Every line below that holds the string "finančnih" must be copied.

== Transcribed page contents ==
-- Opening Marker --

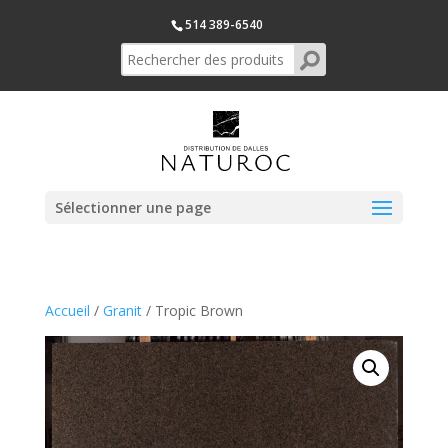
514 389-6540
Sélectionner une page
Accueil
/
Granit
/ Tropic Brown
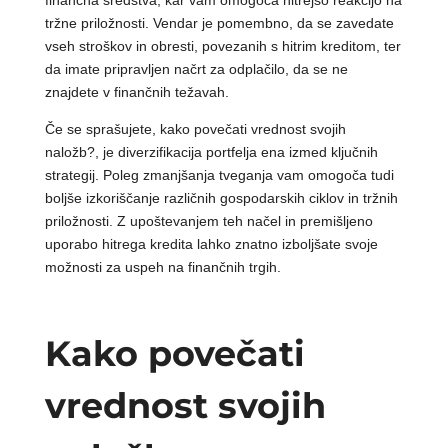
finančna sredstva, kar vam omogoča hitrejšo reakcijo na
tržne priložnosti. Vendar je pomembno, da se zavedate
vseh stroškov in obresti, povezanih s hitrim kreditom, ter
da imate pripravljen načrt za odplačilo, da se ne
znajdete v finančnih težavah.
Če se sprašujete, kako povečati vrednost svojih
naložb?, je diverzifikacija portfelja ena izmed ključnih
strategij. Poleg zmanjšanja tveganja vam omogoča tudi
boljše izkoriščanje različnih gospodarskih ciklov in tržnih
priložnosti. Z upoštevanjem teh načel in premišljeno
uporabo hitrega kredita lahko znatno izboljšate svoje
možnosti za uspeh na finančnih trgih.
Kako povečati
vrednost svojih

-- Closing Marker --

== Exercise output ==
znajdete v finančnih težavah.
možnosti za uspeh na finančnih trgih.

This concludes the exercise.